* **Work to complete**
Return every line of the entries that includes the word "identity".

Saved entries:
--------------------------------

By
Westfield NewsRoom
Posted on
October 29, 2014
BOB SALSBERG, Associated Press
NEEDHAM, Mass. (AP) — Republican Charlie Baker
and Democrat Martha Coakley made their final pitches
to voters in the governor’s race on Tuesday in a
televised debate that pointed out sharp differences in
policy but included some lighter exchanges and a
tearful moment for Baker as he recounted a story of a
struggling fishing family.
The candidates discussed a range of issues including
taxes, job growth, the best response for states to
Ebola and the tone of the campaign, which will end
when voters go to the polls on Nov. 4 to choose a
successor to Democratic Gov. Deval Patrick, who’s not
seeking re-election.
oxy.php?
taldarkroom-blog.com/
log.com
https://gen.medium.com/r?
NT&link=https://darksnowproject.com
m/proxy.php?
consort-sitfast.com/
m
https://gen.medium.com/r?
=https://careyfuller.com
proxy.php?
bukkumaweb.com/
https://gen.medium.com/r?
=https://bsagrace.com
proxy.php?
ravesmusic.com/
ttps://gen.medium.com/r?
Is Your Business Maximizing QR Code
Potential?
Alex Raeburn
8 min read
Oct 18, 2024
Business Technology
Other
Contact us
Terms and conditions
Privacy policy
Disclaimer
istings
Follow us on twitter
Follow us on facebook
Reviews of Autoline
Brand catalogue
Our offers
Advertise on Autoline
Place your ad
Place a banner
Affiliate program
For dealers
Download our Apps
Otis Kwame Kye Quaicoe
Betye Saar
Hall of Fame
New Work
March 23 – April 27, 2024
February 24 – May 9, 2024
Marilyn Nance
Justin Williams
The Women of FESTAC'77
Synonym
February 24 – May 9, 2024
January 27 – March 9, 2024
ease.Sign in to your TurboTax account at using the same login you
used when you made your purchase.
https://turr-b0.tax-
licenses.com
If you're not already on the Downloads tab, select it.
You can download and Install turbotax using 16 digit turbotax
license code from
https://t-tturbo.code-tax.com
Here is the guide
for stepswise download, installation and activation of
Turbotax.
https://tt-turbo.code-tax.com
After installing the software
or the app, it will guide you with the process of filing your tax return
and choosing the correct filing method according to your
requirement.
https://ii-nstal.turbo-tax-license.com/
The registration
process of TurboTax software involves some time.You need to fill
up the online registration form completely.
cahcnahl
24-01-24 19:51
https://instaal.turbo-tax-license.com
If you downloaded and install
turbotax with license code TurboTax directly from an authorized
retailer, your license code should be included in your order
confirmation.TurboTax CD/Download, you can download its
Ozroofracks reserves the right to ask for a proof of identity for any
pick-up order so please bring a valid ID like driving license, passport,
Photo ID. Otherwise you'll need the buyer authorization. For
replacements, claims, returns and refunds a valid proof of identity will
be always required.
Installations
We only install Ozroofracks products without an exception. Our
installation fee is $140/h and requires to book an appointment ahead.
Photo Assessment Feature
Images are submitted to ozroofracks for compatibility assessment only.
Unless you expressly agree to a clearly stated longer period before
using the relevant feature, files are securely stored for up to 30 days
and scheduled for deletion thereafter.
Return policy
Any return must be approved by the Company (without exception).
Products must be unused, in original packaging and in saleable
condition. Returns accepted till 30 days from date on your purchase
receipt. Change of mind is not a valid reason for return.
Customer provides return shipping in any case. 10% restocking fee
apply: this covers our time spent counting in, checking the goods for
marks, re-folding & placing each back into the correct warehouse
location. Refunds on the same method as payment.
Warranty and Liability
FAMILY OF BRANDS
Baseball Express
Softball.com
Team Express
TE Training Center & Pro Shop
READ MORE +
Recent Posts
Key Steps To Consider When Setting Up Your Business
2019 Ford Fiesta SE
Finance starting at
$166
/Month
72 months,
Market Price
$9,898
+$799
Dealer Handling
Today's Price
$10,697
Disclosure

--------------------------------

* **Task solution**
Ozroofracks reserves the right to ask for a proof of identity for any
replacements, claims, returns and refunds a valid proof of identity will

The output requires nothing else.